Lines with the word "that" in them are the ones to copy from the records.

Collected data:
########################################
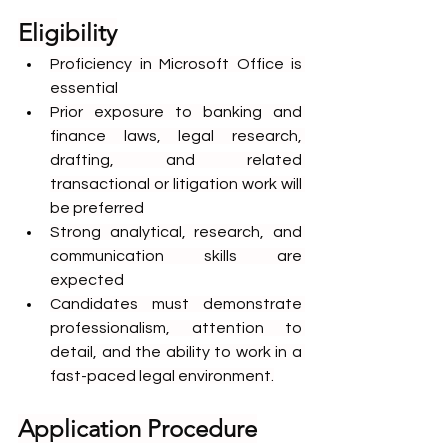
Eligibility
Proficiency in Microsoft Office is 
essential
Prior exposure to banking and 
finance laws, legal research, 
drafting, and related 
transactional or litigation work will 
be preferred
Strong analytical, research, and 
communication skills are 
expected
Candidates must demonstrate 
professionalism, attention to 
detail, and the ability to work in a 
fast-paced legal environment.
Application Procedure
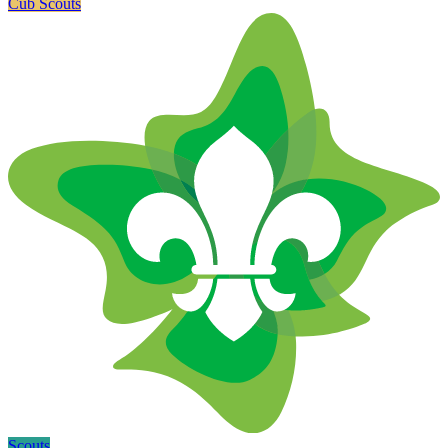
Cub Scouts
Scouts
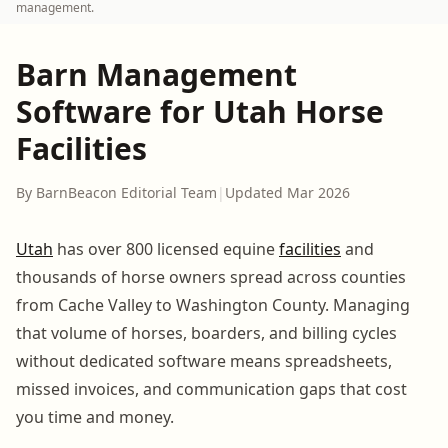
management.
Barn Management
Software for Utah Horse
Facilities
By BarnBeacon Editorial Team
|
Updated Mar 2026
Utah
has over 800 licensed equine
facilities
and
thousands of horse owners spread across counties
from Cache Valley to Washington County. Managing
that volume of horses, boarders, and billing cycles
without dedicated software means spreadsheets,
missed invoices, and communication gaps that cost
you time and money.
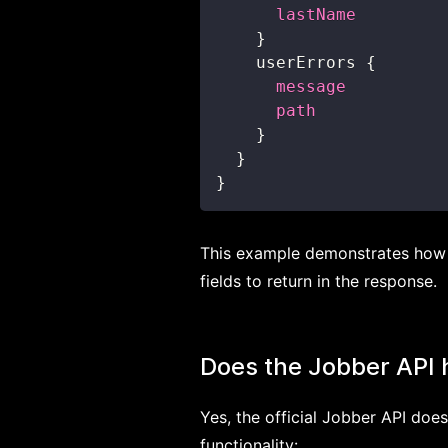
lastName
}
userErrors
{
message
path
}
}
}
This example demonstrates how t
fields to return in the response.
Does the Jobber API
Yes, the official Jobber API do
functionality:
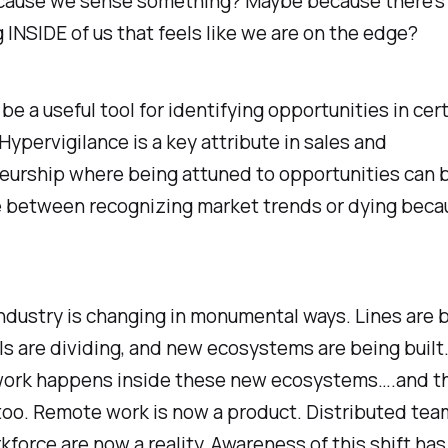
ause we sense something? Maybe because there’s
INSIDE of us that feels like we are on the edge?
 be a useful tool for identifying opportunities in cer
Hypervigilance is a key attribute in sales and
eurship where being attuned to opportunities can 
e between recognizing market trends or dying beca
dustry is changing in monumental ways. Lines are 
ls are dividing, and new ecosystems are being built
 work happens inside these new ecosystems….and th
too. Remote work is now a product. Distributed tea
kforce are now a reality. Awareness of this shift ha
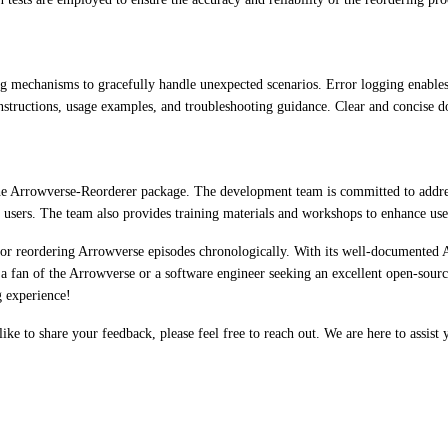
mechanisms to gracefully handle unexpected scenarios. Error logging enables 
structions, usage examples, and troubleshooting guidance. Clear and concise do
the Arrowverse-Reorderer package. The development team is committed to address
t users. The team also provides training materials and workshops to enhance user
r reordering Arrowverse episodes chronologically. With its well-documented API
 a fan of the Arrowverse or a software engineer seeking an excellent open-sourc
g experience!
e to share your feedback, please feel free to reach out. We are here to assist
########################################
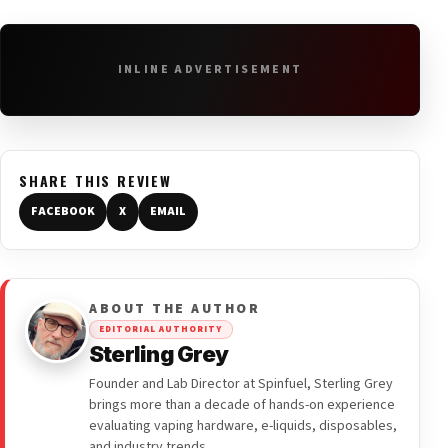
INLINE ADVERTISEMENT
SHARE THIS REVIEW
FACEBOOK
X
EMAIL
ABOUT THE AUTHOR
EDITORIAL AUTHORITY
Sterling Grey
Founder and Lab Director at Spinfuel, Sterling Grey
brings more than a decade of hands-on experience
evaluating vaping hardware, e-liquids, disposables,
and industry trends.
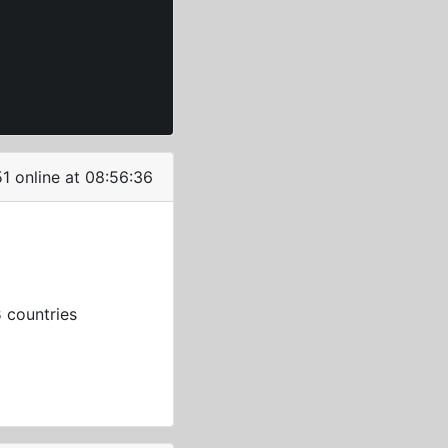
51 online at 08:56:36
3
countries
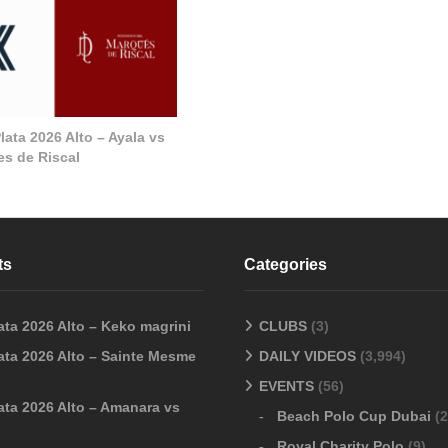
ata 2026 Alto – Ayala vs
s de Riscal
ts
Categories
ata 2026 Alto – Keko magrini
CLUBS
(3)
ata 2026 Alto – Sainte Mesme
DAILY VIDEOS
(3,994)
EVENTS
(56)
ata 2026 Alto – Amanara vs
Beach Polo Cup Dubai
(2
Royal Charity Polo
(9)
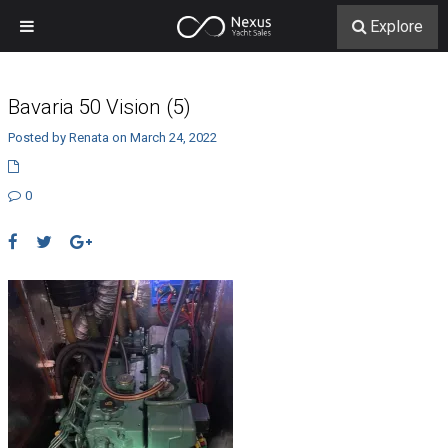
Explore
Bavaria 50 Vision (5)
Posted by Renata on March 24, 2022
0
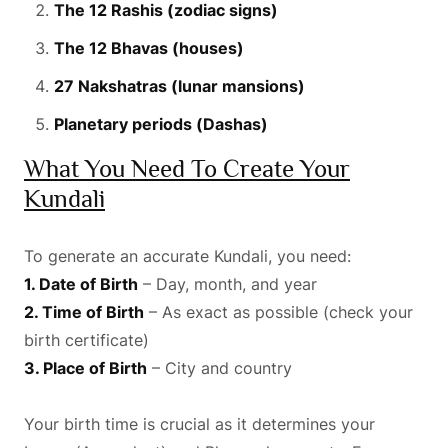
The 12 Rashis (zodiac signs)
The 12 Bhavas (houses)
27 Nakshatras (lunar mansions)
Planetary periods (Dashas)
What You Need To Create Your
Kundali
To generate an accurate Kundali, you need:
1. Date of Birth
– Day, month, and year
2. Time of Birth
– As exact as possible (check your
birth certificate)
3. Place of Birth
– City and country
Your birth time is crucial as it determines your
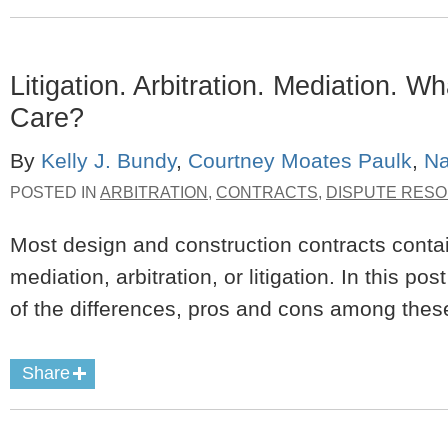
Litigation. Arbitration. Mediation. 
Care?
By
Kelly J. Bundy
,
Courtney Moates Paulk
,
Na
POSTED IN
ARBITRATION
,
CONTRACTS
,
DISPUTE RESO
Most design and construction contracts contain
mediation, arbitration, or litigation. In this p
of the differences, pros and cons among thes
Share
########################################
**RESULT OF THE TASK:**
that volume of horses, boarders, and billing cycles
missed invoices, and communication gaps that cost
INSIDE of us that feels like we are on the edge?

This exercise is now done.